Words by: Kiera Eardley Art by: Ruth Boneh
We’re wearing baby tees and miniskirts, toting baguette bags and arranging butterfly clips in our hair. Space Jam is in theatres, Paris Hilton is on TV and Crocs are having a real moment.
It must be 1998? Nope. 2005, surely? Think again.
It’s 2021, and as things go in fashion: everything old is new again. The long-forgotten era is back in vogue, and we can’t get enough. Thanks to TikTok, the goal is to always look like Lizzie McGuire’s cartoon alter-ego: cropped tank, cute jeans, platform sandals. The bags are tiny, the boots are knee-high. Everyone’s obsessed with Princess Diana — we’re all searching for that perfect oversized jumper to wear with bike shorts à la her iconic post-divorce era, a reinvention of the Gucci bag worn by Di herself throughout the ’90s has just launched, and Instagram account @ladydirevengelooks boasts 106k followers who fawn over the late princess’ frankly flawless style. Meanwhile, @90sanxiety and @2000sanxiety combine for a following of nearly 2.4 million. If all this doesn’t illustrate the unyielding influence of the ’90s and ’00s on today’s fashion culture, nothing will.
But this all begs the question: why are we so obsessed with a time that most of us Gen-Z’s and Millennials can’t even remember?
Firstly, we’re bound to crave the sweet escape of nostalgia when our reality is so uncertain. “Nostalgia is denial of the painful present” says Michael Sheen in the film Midnight in Paris, and scholar Jacob Juhl agrees that “people become nostalgic in response to adversity”. In the same way that bingeing Seinfeld and listening to The Spice Girls carries a sense of security, there’s a reason that every cropped cardigan feels like a micro-dose of nostalgia getting us through the monotony of this new decade. The ’90s and ’00s represent an ostensibly simpler time, the last iteration of a pre-iPhone world where moments with friends were golden without the golden-hour Insta post. So this fixation with fashions of the past might actually be a veneer over a deeper yearning for connection beyond the realm of the digital.
The Y2K revival is a game of sartorial escapism, evoking a nostalgia that has become our subsistence throughout the pandemic. In gravitating towards the fashions that were plastered across the magazines of our childhoods, we take a stand against the gloom of pandemic dysphoria and choose to feel joy in the clothes we wear. Reaching for a beaded choker, a white tee under a black spaghetti-strap slip dress, or a swipe of MAC Velvet Teddy invokes the divine power of Jennifer Aniston circa 1999 — and who amongst us wouldn’t kill to spend a day in our favourite coffee shop with our best Friends in the world?

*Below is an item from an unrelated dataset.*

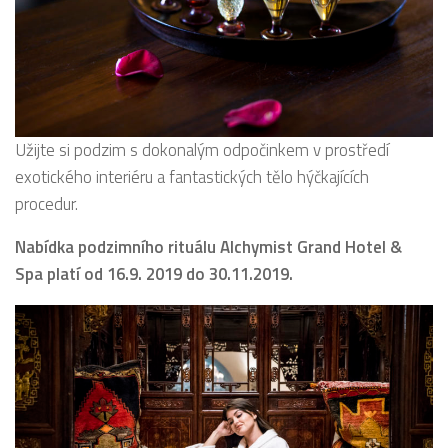
Užijte si podzim s dokonalým odpočinkem v prostředí
exotického interiéru a fantastických tělo hýčkajících
procedur.
Nabídka podzimního rituálu Alchymist Grand Hotel &
Spa platí od 16.9. 2019 do 30.11.2019.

In the same vein, sartorial pastiche is a comforting form of self-improvement — and that’s the kind of productivity we need when we can hardly leave the house. In the ’00s, I was a pre-teen dweeb who thought that layered neon Supré tops and thin, non-functional scarfs were the height of fashion. In my defence, I was limited by my adolescent angst. I didn’t capitalise on the velour and the rhinestones! But now, in my early twenties, I can be an elevated version of my 2006 self: I can unironically dress like a Bratz doll, in knee-high boots and tiny beaded necklaces that look like the ones my five-year-old self made at kindergarten, and actually look good.
More than anything, dressing up like Lady Di or Paris Hilton is FUN. Fashion is meant to be joyous. The clothes we curate and choose to carry on our bodies should make us happy; every time we glimpse an outfit in the mirror, we deserve to smile. And if right now, that means donning a Von Dutch trucker hat, ridiculously wide-legged jeans and a bandana as a top, then so be it. Reclaim that sartorial whimsy. But please, God, leave the low-waisted tracksuits in the past where they belong.